Agentic AI Ecosystems in Higher Education: A Perspective on AI Agents to Emerging Inclusive, Agentic Multi-Agent AI Framework for Learning, Teaching and Institutional Intelligence
Vidya K Sudarshan, Anushka Sisodia, Reshma A Ramachandra, Sia Batra, Josephine Chong Leng Leng

TL;DR
This paper advocates for an integrated, agentic multi-agent AI ecosystem in higher education to enhance coordination, inclusivity, and adaptive decision-making across teaching, learning, and administrative functions.
Contribution
It introduces a novel perspective on developing an inclusive, coordinated multi-agent AI platform tailored for higher education institutions.
Findings
Identified a gap between current AI tools and holistic educational needs.
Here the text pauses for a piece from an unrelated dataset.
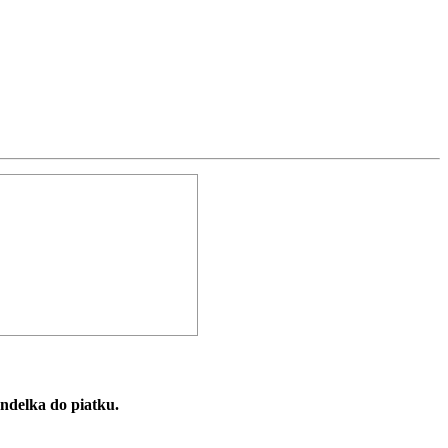
ndelka
do
piatku
.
Literature analysis highlights fragmentation and lack of inclusivity in existing AI systems.
Proposes future research directions for scalable, inclusive agentic AI platforms.
Abstract
Integration of artificial intelligent (AI) agents in higher education is transforming teaching, learning and administrative processes. Although existing AI agents effectively support individual tasks, their implementation remains fragmented and inefficient for handling the complexity of educational institutions. This highlights a significant research gap: the lack of integrated eco-system-level agentic multi-agent AI platform capable of coordinated planning, reasoning, and adaptive decision-making across multiple educational functions. This paper presents a forward-looking perspective on agentic multi-agent AI platform in higher education, consisting interconnected autonomous, goal driven agents that support learning, teaching, and institutional operations. It addresses timely and critical questions: Can agentic AI represent the next generation of intelligent systems in tertiary…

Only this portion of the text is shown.